Laplace operator in the context of "Del"

Pierre-Simon, Marquis de Laplace (/ləˈplɑːs/; French: [pjɛʁ simɔ̃ laplas]; 23 March 1749 – 5 March 1827) was a French polymath, a scholar whose work has been instrumental in the fields of physics, astronomy, mathematics, engineering, statistics, and philosophy. He summarized and extended the work of his predecessors in his five-volume Mécanique céleste (Celestial Mechanics) (1799–1825). This work translated the geometric study of classical mechanics to one based on calculus, opening up a broader range of problems. Laplace also popularized and further confirmed Sir Isaac Newton's work. In statistics, the Bayesian interpretation of probability was developed mainly by Laplace.
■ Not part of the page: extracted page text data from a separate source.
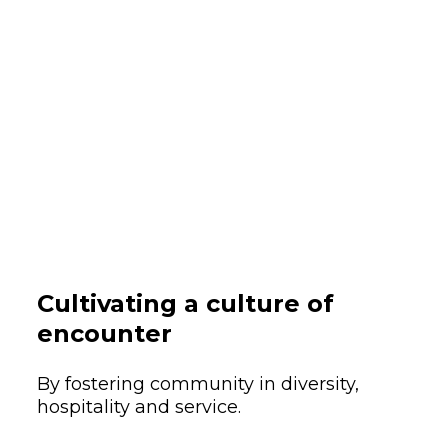
Cultivating a culture of
encounter
By fostering community in diversity,
hospitality and service.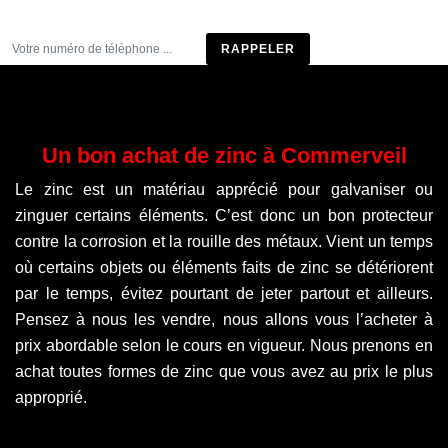
Être rappelé
Un bon achat de zinc à Commerveil
Le zinc est un matériau apprécié pour galvaniser ou
zinguer certains éléments. C’est donc un bon protecteur
contre la corrosion et la rouille des métaux. Vient un temps
où certains objets ou éléments faits de zinc se détériorent
par le temps, évitez pourtant de jeter partout et ailleurs.
Pensez à nous les vendre, nous allons vous l’acheter à
prix abordable selon le cours en vigueur. Nous prenons en
achat toutes formes de zinc que vous avez au prix le plus
approprié.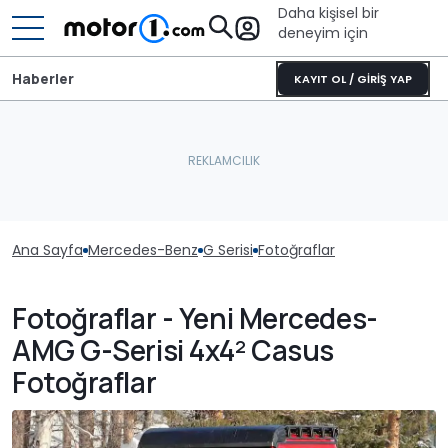
Daha kişisel bir
deneyim için
Haberler
KAYIT OL / GİRİŞ YAP
Ana Sayfa
Mercedes-Benz
G Serisi
Fotoğraflar
Fotoğraflar - Yeni Mercedes-
AMG G-Serisi 4x4² Casus
Fotoğraflar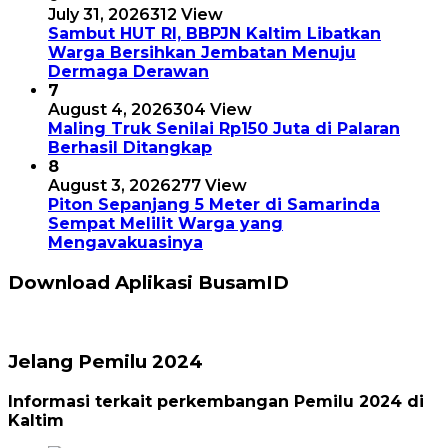
July 31, 2026
312 View
Sambut HUT RI, BBPJN Kaltim Libatkan
Warga Bersihkan Jembatan Menuju
Dermaga Derawan
7
August 4, 2026
304 View
Maling Truk Senilai Rp150 Juta di Palaran
Berhasil Ditangkap
8
August 3, 2026
277 View
Piton Sepanjang 5 Meter di Samarinda
Sempat Melilit Warga yang
Mengavakuasinya
Download Aplikasi BusamID
Jelang Pemilu 2024
Informasi terkait perkembangan Pemilu 2024 di
Kaltim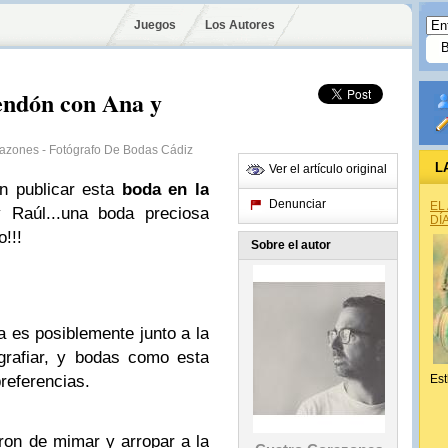
Juegos
Los Autores
Rendón con Ana y
razones - Fotógrafo De Bodas Cádiz
L
Ver el artículo original
in publicar esta
boda en la
Denunciar
EL
 Raúl...una boda preciosa
DÍ
!!!
Sobre el autor
 es posiblemente junto a la
ografiar, y bodas como esta
referencias.
Est
ron de mimar y arropar a la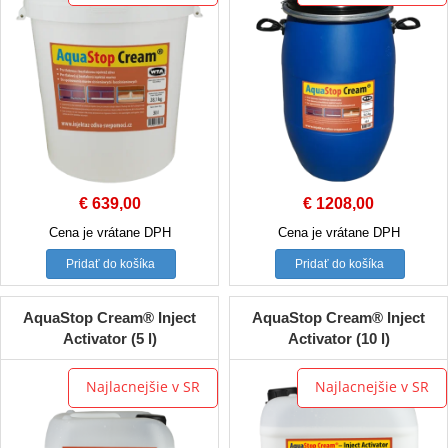
€
639,00
€
1208,00
Cena je vrátane DPH
Cena je vrátane DPH
Pridať do košíka
Pridať do košíka
AquaStop Cream® Inject
AquaStop Cream® Inject
Activator (5 l)
Activator (10 l)
Najlacnejšie v SR
Najlacnejšie v SR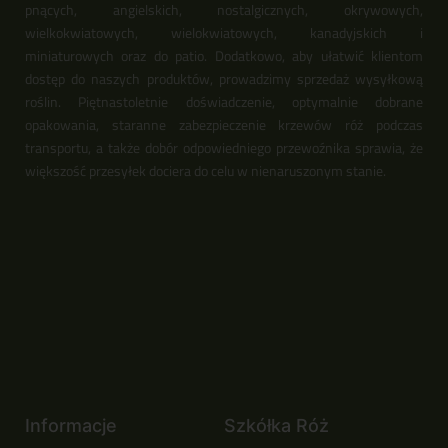
pnących, angielskich, nostalgicznych, okrywowych,
wielkokwiatowych, wielokwiatowych, kanadyjskich i
miniaturowych oraz do patio. Dodatkowo, aby ułatwić klientom
dostęp do naszych produktów, prowadzimy sprzedaż wysyłkową
roślin. Piętnastoletnie doświadczenie, optymalnie dobrane
opakowania, staranne zabezpieczenie krzewów róż podczas
transportu, a także dobór odpowiedniego przewoźnika sprawia, że
większość przesyłek dociera do celu w nienaruszonym stanie.
Informacje
Szkółka Róż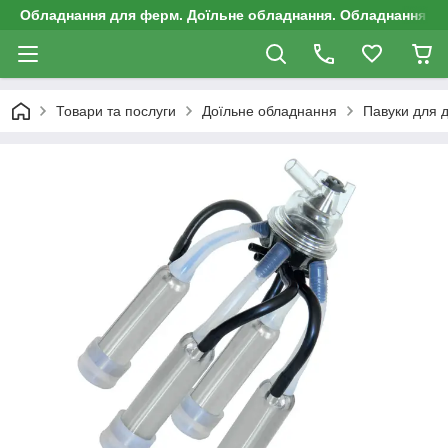
Обладнання для ферм. Доїльне обладнання. Обладнання д
Товари та послуги
Доїльне обладнання
Павуки для д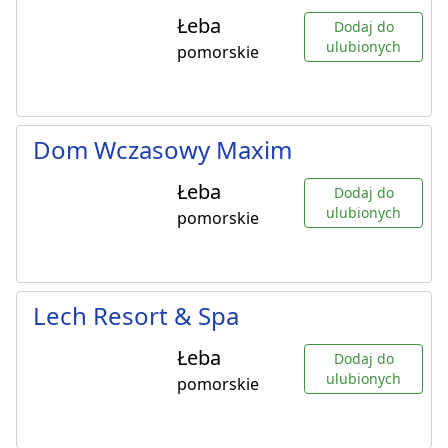
Łeba
Dodaj do
ulubionych
pomorskie
Dom Wczasowy Maxim
Łeba
Dodaj do
ulubionych
pomorskie
Lech Resort & Spa
Łeba
Dodaj do
ulubionych
pomorskie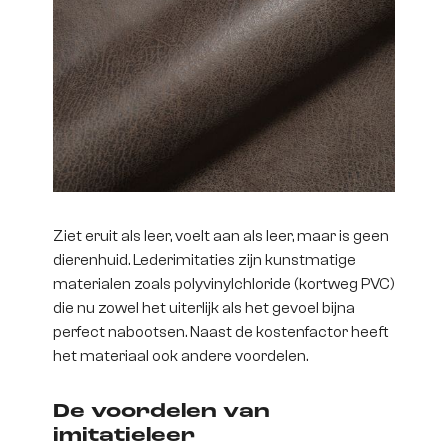
Ziet eruit als leer, voelt aan als leer, maar is geen
dierenhuid. Lederimitaties zijn kunstmatige
materialen zoals polyvinylchloride (kortweg PVC)
die nu zowel het uiterlijk als het gevoel bijna
perfect nabootsen. Naast de kostenfactor heeft
het materiaal ook andere voordelen.
De voordelen van
imitatieleer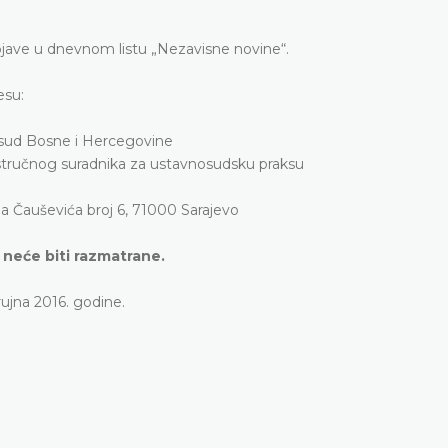
bjave u dnevnom listu „Nezavisne novine“.
esu:
 sud Bosne i Hercegovine
s
tručnog suradnika za ustavnosudsku praksu
 Čauševića broj 6, 71000 Sarajevo
neće biti razmatrane.
ujna 2016. godine.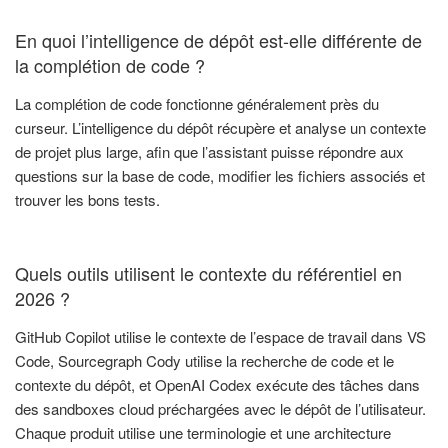
En quoi l’intelligence de dépôt est-elle différente de
la complétion de code ?
La complétion de code fonctionne généralement près du
curseur. L’intelligence du dépôt récupère et analyse un contexte
de projet plus large, afin que l’assistant puisse répondre aux
questions sur la base de code, modifier les fichiers associés et
trouver les bons tests.
Quels outils utilisent le contexte du référentiel en
2026 ?
GitHub Copilot utilise le contexte de l’espace de travail dans VS
Code, Sourcegraph Cody utilise la recherche de code et le
contexte du dépôt, et OpenAI Codex exécute des tâches dans
des sandboxes cloud préchargées avec le dépôt de l’utilisateur.
Chaque produit utilise une terminologie et une architecture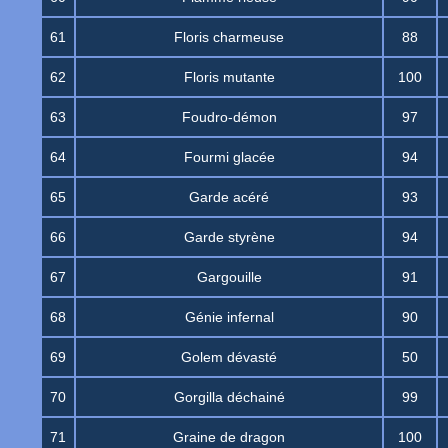
61
Floris charmeuse
88
62
Floris mutante
100
63
Foudro-démon
97
64
Fourmi glacée
94
65
Garde acéré
93
66
Garde styrène
94
67
Gargouille
91
68
Génie infernal
90
69
Golem dévasté
50
70
Gorgilla déchainé
99
71
Graine de dragon
100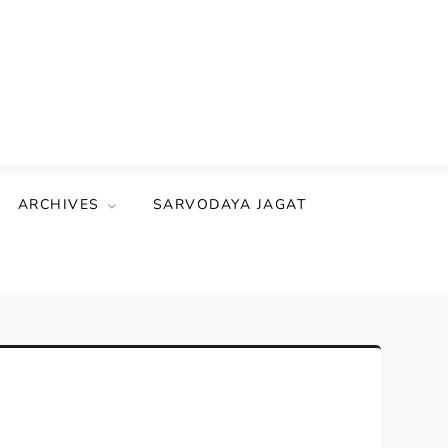
ARCHIVES
SARVODAYA JAGAT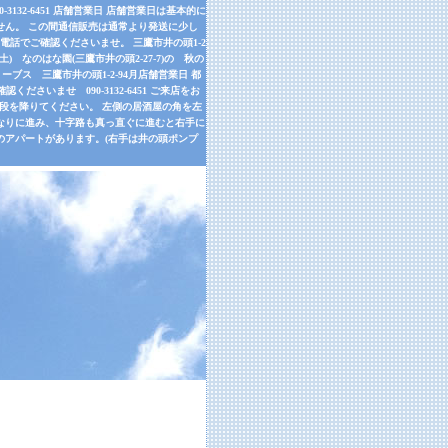
32-6451 店舗営業日 店舗営業日は基本的に
せん。 この間通信販売は通常より発送に少し
話でご確認くださいませ。 三鷹市井の頭1-2
9月26日(土) なのはな園(三鷹市井の頭2-27-7)の 秋の
ーブス 三鷹市井の頭1-2-94月店舗営業日 都
さいませ 090-3132-6451 ご来店をお
左手の階段を降りてください。 左側の居酒屋の角を左
道なりに進み、十字路も真っ直ぐに進むと右手に
のアパートがあります。(右手は井の頭ポンプ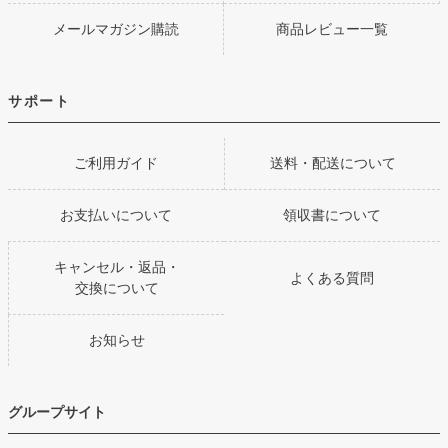
メールマガジン購読
商品レビュー一覧
サポート
ご利用ガイド
送料・配送について
お支払いについて
領収書について
キャンセル・返品・
よくある質問
交換について
お知らせ
グループサイト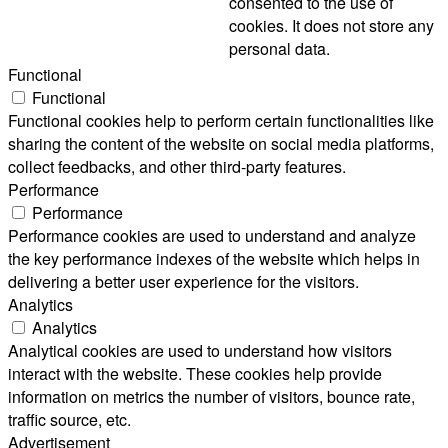
consented to the use of
cookies. It does not store any
personal data.
Functional
Functional
Functional cookies help to perform certain functionalities like
sharing the content of the website on social media platforms,
collect feedbacks, and other third-party features.
Performance
Performance
Performance cookies are used to understand and analyze
the key performance indexes of the website which helps in
delivering a better user experience for the visitors.
Analytics
Analytics
Analytical cookies are used to understand how visitors
interact with the website. These cookies help provide
information on metrics the number of visitors, bounce rate,
traffic source, etc.
Advertisement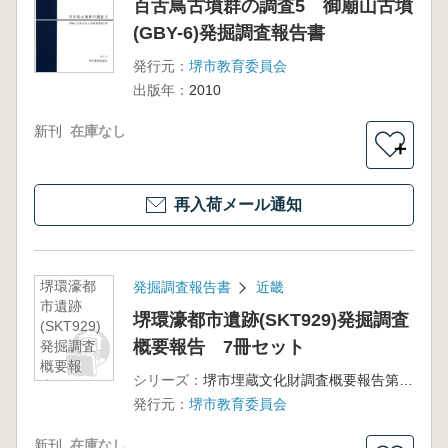
百舌鳥古墳群の調査5 御廟山古墳
(GBY-6)発掘調査報告書
発行元：
堺市教育委員会
出版年：
2010
新刊
在庫なし
＋
再入荷メール通知
堺環濠都
発掘調査報告書
近畿
市遺跡
堺環濠都市遺跡(SKT929)発掘調査
(SKT929)
概要報告 7冊セット
発掘調査
概要報
シリーズ：
堺市埋蔵文化財調査概要報告第 冊
告 7冊セ
発行元：
堺市教育委員会
ット
新刊
在庫なし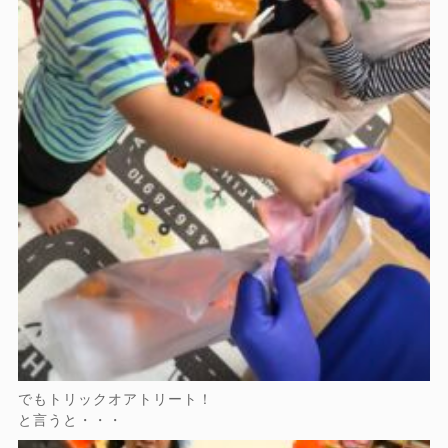
でもトリックオアトリート！
と言うと・・・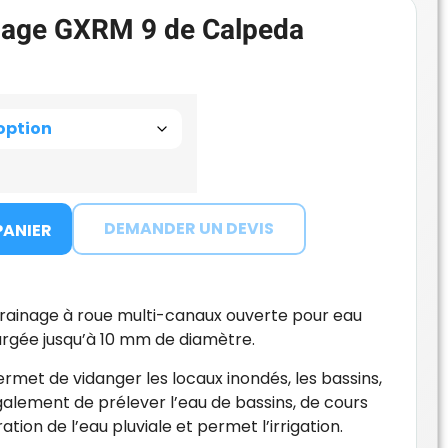
nage GXRM 9 de Calpeda
DEMANDER UN DEVIS
PANIER
ainage à roue multi-canaux ouverte pour eau
rgée jusqu’à 10 mm de diamètre.
met de vidanger les locaux inondés, les bassins,
galement de prélever l’eau de bassins, de cours
tion de l’eau pluviale et permet l’irrigation.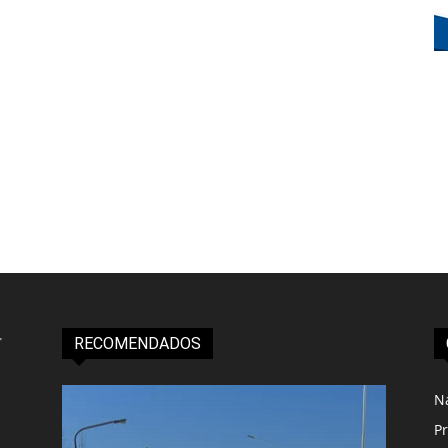
RECOMENDADOS
N
Pr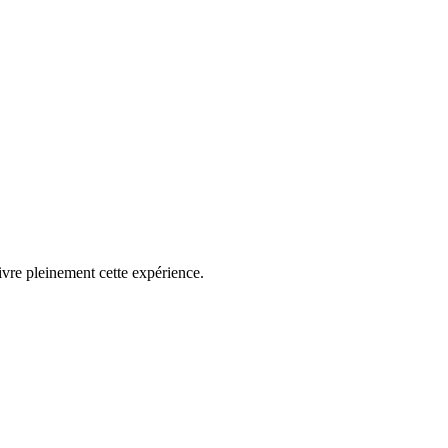
vivre pleinement cette expérience.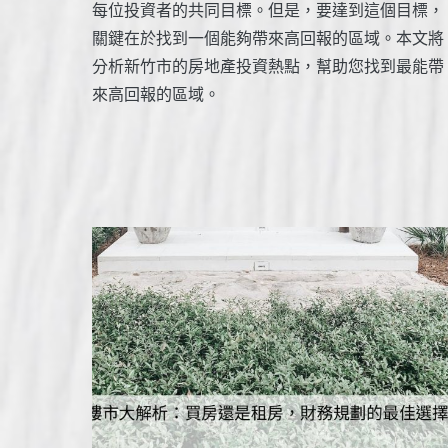
每位投資者的共同目標。但是，要達到這個目標，
關鍵在於找到一個能夠帶來高回報的區域。本文將
分析新竹市的房地產投資熱點，幫助您找到最能帶
來高回報的區域。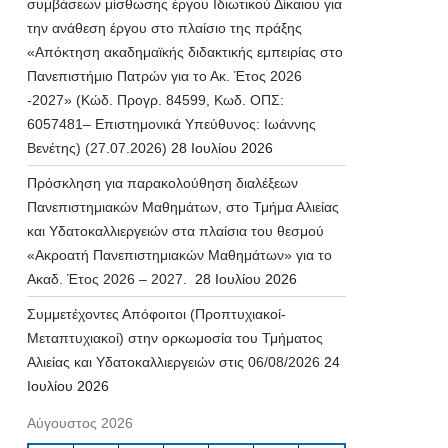
συμβάσεων μίσθωσης έργου Ιδιωτικού Δίκαιου για
την ανάθεση έργου στο πλαίσιο της πράξης
«Απόκτηση ακαδημαϊκής διδακτικής εμπειρίας στο
Πανεπιστήμιο Πατρών για το Ακ. Έτος 2026
-2027» (Κώδ. Προγρ. 84599, Κωδ. ΟΠΣ:
6057481– Επιστημονικά Υπεύθυνος: Ιωάννης
Βενέτης) (27.07.2026)
28 Ιουλίου 2026
Πρόσκληση για παρακολούθηση διαλέξεων
Πανεπιστημιακών Μαθημάτων, στο Τμήμα Αλιείας
και Υδατοκαλλιεργειών στα πλαίσια του θεσμού
«Ακροατή Πανεπιστημιακών Μαθημάτων» για το
Ακαδ. Έτος 2026 – 2027.
28 Ιουλίου 2026
Συμμετέχοντες Απόφοιτοι (Προπτυχιακοί-
Μεταπτυχιακοί) στην ορκωμοσία του Τμήματος
Αλιείας και Υδατοκαλλιεργειών στις 06/08/2026
24
Ιουλίου 2026
Αύγουστος 2026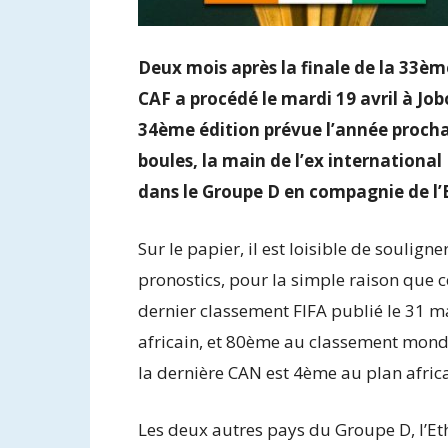
Deux mois après la finale de la 33è
CAF a procédé le mardi 19 avril à Job
34ème édition prévue l’année procha
boules, la main de l’ex internationa
dans le Groupe D en compagnie de l’E
Sur le papier, il est loisible de soulign
pronostics, pour la simple raison que
dernier classement FIFA publié le 31 ma
africain, et 80ème au classement mondi
la dernière CAN est 4ème au plan afric
Les deux autres pays du Groupe D, l’Eth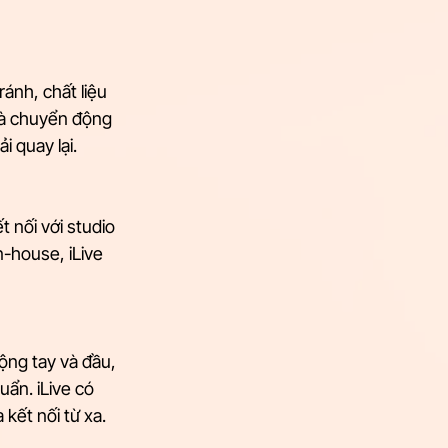
ánh, chất liệu 
và chuyển động 
i quay lại.
 nối với studio 
-house, iLive 
ộng tay và đầu, 
ẩn. iLive có 
kết nối từ xa.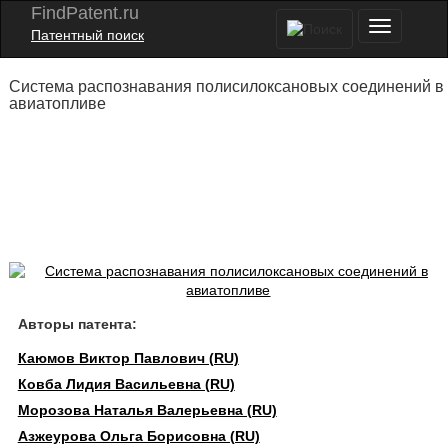
FindPatent.ru
Патентный поиск
Система распознавания полисилоксановых соединений в
авиатопливе
Авторы патента:
Каюмов Виктор Павлович (RU)
Ковба Лидия Васильевна (RU)
Морозова Наталья Валерьевна (RU)
Азжеурова Ольга Борисовна (RU)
Laplace formulated Laplace's equation, and pioneered the Laplace transform which appears in many branches of mathematical physics, a field that he took a leading role in forming. The Laplacian differential operator, widely used in mathematics, is also named after him. He restated and developed the nebular hypothesis of the origin of the Solar System and was one of the first scientists to suggest an idea similar to that of a black hole, with Stephen Hawking stating that "Laplace essentially predicted the existence of black holes". He originated Laplace's demon, which is a hypothetical all-predicting intellect. He also refined Newton's calculation of the speed of sound to derive a more accurate measurement.

In mathematics and physics, Laplace's equation is a second-order partial differential equation named after Pierre-Simon Laplace, who first studied its properties in 1786. This is often written as$${\displaystyle \nabla ^{2}\!f=0}$$ or $${\displaystyle \Delta f=0,}$$where ${\displaystyle \Delta =\nabla \cdot \nabla =\nabla ^{2}}$ is the Laplace operator, ${\displaystyle \nabla \cdot }$ is the divergence operator (also symbolized "div"), ${\displaystyle \nabla }$ is the gradient operator (also symbolized "grad"), and ${\displaystyle f(x,y,z)}$ is a twice-differentiable real-valued function. The Laplace operator therefore maps a scalar function to another scalar function.

If the right-hand side is specified as a given function, ${\displaystyle h(x,y,z)}$, we have$${\displaystyle \Delta f=h}$$